CD19-targeted chimeric antigen receptor (CAR) T-cell therapy has demonstrated remarkable efficacy in patients with relapsed/refractory B-cell malignancies, however, is associated with toxicities including cytokine release syndrome (CRS), neurotoxicity, and impaired hematopoietic recovery. The latter is associated with high grade cytopenias requiring extended growth factor or transfusional support, potentially leading to additional complications such as infection or hemorrhage. To date, the factors independently associated with hematologic toxicity have not been well characterized.
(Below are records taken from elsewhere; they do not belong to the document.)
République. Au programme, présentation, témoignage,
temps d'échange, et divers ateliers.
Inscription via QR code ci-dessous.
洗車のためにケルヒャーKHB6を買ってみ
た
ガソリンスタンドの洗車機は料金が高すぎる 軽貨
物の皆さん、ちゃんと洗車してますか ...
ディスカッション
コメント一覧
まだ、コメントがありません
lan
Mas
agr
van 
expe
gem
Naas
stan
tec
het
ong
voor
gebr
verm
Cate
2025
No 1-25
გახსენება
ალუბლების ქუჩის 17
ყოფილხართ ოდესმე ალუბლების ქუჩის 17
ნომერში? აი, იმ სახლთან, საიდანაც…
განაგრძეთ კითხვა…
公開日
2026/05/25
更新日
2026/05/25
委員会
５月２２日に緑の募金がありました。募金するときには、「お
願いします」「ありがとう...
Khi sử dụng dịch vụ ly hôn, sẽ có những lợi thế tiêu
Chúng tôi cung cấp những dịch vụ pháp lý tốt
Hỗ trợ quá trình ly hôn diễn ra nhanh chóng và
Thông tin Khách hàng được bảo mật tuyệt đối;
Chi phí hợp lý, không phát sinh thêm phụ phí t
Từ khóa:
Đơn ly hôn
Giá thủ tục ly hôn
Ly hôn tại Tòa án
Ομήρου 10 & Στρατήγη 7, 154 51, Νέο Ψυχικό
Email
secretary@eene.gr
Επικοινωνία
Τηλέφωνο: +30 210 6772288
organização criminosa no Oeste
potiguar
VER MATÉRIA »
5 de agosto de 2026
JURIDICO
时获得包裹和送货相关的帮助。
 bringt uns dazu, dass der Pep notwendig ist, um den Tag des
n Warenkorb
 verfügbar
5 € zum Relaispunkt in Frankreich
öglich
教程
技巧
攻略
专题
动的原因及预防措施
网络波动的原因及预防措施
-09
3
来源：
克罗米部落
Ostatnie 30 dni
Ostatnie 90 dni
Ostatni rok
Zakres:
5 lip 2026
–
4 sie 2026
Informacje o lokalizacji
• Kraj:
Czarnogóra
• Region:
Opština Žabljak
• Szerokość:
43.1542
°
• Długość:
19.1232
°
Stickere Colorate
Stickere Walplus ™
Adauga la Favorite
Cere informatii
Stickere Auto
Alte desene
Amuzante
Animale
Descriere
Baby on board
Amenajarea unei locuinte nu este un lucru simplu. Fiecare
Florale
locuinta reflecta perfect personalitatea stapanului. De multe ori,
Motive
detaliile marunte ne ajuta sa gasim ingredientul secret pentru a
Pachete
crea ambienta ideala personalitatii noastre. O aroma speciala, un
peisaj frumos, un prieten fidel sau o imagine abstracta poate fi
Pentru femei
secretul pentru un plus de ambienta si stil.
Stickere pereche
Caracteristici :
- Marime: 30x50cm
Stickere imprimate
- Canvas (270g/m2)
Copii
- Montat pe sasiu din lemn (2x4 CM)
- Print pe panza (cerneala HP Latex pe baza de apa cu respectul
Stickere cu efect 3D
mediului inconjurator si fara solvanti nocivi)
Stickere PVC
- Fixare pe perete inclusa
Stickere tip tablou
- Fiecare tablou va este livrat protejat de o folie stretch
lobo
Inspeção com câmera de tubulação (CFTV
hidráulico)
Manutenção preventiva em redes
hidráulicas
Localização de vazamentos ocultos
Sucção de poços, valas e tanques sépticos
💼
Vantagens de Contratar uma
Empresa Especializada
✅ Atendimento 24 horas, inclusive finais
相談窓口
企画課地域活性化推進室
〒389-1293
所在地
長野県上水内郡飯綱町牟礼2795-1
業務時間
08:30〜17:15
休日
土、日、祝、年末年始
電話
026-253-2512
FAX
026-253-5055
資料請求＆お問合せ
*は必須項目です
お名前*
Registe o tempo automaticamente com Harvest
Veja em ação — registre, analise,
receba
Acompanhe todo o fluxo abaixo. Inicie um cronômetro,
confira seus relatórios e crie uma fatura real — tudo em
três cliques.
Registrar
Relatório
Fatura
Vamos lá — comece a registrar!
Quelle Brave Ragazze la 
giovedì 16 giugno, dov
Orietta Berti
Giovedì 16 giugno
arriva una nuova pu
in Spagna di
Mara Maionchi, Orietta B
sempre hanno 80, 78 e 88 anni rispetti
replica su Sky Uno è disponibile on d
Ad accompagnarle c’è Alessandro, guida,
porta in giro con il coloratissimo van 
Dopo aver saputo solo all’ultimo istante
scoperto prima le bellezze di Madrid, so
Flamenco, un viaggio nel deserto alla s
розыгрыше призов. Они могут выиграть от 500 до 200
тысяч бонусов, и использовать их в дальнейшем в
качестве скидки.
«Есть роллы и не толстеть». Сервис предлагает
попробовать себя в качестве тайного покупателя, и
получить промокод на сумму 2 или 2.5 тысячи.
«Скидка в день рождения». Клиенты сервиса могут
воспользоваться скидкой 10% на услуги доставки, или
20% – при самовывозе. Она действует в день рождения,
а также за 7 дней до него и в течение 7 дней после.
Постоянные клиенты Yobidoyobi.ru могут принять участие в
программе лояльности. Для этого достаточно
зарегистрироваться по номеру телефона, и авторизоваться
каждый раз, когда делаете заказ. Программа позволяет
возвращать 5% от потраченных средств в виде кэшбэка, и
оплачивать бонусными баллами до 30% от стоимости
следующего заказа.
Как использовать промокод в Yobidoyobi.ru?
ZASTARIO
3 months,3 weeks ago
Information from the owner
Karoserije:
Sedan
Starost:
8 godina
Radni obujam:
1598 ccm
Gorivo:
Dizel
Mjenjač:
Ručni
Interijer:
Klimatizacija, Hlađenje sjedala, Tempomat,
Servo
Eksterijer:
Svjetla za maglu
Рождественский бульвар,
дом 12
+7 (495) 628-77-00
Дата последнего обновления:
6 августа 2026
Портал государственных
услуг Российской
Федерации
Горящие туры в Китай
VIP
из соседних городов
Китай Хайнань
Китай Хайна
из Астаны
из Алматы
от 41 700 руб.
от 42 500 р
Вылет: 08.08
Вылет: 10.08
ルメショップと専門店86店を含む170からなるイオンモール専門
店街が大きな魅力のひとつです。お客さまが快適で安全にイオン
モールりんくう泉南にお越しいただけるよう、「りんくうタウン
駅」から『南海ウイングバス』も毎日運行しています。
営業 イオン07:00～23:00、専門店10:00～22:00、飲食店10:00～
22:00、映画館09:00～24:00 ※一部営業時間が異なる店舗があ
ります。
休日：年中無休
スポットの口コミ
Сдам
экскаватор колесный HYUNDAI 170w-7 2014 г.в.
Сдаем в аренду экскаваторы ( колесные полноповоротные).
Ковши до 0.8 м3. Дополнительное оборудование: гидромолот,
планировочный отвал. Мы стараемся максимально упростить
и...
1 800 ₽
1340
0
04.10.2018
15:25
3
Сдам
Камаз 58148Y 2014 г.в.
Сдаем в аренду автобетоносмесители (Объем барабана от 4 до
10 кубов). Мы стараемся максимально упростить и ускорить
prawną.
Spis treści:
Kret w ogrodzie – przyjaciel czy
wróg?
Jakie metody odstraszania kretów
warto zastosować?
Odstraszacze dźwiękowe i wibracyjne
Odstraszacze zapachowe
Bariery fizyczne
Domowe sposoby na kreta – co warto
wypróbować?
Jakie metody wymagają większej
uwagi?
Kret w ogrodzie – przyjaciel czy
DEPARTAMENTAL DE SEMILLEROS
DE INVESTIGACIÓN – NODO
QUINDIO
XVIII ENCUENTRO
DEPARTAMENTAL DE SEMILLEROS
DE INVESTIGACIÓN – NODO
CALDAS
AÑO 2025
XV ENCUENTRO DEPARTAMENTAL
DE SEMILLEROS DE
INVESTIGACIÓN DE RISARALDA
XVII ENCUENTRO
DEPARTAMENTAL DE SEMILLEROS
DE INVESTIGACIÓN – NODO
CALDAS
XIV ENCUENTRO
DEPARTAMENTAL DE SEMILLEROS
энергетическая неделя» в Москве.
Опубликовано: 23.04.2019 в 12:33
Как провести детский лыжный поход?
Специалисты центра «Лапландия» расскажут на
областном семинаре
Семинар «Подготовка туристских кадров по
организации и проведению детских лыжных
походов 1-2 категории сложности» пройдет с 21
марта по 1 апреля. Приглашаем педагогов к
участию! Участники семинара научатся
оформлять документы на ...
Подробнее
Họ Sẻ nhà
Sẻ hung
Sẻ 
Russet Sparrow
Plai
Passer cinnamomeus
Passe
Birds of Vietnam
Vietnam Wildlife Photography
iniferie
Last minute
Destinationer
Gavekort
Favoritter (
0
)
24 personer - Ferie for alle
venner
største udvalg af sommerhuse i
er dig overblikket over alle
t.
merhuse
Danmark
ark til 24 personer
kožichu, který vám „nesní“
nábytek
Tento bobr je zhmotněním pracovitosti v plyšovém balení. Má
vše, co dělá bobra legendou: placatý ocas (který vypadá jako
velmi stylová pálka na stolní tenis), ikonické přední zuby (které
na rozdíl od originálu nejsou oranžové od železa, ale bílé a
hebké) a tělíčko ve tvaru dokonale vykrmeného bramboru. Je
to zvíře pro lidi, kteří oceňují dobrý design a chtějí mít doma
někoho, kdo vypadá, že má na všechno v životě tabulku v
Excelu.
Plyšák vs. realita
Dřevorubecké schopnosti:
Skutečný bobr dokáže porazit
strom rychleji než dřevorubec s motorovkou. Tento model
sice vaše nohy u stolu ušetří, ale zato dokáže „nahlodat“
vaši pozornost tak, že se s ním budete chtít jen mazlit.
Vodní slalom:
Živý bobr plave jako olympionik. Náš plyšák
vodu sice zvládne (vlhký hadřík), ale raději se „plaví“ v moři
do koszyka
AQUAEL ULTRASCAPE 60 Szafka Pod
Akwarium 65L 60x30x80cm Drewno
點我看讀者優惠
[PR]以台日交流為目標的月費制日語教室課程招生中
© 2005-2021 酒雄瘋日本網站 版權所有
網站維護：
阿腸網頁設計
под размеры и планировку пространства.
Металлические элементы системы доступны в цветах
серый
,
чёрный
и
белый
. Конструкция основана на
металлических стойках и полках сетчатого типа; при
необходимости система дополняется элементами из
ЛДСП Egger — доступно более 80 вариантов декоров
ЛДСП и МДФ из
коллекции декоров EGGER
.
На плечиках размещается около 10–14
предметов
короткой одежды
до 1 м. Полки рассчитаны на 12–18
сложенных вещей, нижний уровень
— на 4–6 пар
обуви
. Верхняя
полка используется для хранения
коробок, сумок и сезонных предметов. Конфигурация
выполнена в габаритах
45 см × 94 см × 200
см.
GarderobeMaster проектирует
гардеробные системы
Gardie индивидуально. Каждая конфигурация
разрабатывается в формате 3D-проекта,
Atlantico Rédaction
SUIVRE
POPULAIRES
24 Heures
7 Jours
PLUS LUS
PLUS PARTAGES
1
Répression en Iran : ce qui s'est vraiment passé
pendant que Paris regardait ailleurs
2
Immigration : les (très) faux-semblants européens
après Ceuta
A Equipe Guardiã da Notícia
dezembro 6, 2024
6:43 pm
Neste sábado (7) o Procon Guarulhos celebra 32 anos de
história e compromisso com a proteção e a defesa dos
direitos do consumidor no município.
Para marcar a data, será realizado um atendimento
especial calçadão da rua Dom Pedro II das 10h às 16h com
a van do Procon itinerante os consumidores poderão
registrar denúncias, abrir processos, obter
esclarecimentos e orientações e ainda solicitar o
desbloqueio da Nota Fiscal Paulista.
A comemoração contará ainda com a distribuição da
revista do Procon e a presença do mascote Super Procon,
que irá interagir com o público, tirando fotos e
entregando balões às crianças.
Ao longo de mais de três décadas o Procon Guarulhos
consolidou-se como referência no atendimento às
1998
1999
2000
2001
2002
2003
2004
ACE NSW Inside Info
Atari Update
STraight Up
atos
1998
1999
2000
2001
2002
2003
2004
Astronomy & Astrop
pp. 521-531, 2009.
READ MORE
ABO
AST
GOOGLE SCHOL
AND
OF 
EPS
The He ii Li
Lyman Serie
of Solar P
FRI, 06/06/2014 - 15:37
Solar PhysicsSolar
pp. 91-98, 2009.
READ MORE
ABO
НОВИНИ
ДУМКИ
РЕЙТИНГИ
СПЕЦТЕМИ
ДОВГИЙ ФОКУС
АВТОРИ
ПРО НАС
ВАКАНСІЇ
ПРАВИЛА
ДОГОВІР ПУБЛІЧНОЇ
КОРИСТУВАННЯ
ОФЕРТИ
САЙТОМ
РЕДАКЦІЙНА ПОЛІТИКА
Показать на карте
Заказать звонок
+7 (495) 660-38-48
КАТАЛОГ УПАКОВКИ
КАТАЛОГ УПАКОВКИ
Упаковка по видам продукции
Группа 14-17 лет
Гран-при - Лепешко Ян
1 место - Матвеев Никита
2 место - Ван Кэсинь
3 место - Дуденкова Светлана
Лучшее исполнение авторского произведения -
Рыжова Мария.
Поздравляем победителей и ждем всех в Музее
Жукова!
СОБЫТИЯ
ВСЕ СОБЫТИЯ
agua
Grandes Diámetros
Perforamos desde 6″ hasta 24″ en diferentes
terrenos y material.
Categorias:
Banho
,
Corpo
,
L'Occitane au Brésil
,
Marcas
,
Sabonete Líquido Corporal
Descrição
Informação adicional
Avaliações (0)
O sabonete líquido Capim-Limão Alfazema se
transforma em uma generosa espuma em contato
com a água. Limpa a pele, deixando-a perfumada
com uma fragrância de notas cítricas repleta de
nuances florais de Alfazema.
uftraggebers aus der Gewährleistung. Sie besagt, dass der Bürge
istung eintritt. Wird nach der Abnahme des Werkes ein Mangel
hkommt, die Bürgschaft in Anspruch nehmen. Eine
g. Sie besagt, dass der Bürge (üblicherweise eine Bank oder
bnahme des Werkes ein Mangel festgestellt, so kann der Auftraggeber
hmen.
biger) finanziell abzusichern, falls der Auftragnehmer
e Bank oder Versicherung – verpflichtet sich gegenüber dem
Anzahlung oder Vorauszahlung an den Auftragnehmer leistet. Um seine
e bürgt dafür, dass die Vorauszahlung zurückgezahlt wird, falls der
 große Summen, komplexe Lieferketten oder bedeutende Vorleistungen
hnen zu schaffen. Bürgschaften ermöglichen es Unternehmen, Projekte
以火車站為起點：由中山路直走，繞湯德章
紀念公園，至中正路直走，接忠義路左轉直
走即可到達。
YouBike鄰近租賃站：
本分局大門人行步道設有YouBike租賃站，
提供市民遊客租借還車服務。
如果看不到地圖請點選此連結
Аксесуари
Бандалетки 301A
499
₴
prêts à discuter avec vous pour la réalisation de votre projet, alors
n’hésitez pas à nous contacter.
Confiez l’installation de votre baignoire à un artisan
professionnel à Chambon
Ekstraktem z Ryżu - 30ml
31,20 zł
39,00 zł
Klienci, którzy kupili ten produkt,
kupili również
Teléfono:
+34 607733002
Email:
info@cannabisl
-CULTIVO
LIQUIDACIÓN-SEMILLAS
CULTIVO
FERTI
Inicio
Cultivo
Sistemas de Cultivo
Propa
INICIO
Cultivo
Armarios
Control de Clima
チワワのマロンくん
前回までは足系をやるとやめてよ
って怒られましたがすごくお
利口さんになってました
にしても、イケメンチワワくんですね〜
To address this, we retrospectively analyzed 173 patients who received defined-composition CD19 CAR T-cell therapy on a phase I/II clinical trial (NCT01865617), with primary endpoints of absolute neutrophil count (ANC) and platelet count at day-28 following CAR T-cell infusion. We observed cumulative incidences of neutrophil and platelet recovery of 81% and 75% respectively, at 28 days post-CAR T-cell infusion. Hematologic toxicity was noted in a significant subset of patients with persistent neutropenia in 9% and thrombocytopenia in 14% at last follow-up. Utilizing debiased LASSO regression analysis for high-dimensional modeling and considering patient-, disease-, and treatment-related variables, we identified increased CRS severity as an independent predictor for decreased platelet count and lower pre-lymphodepletion platelet count as independent predictors for both decreased neutrophil and platelet counts following CD19 CAR T-cell infusion. Furthermore, multivariable models including CRS-related cytokines identified associations between higher peak serum concentrations of IL-6 and lower day-28 counts; in contrast, higher serum concentrations of TGF-β were associated with higher counts. Our findings suggest that patient selection and improved CRS management may improve hematopoietic recovery following CD19 CAR T-cell therapy.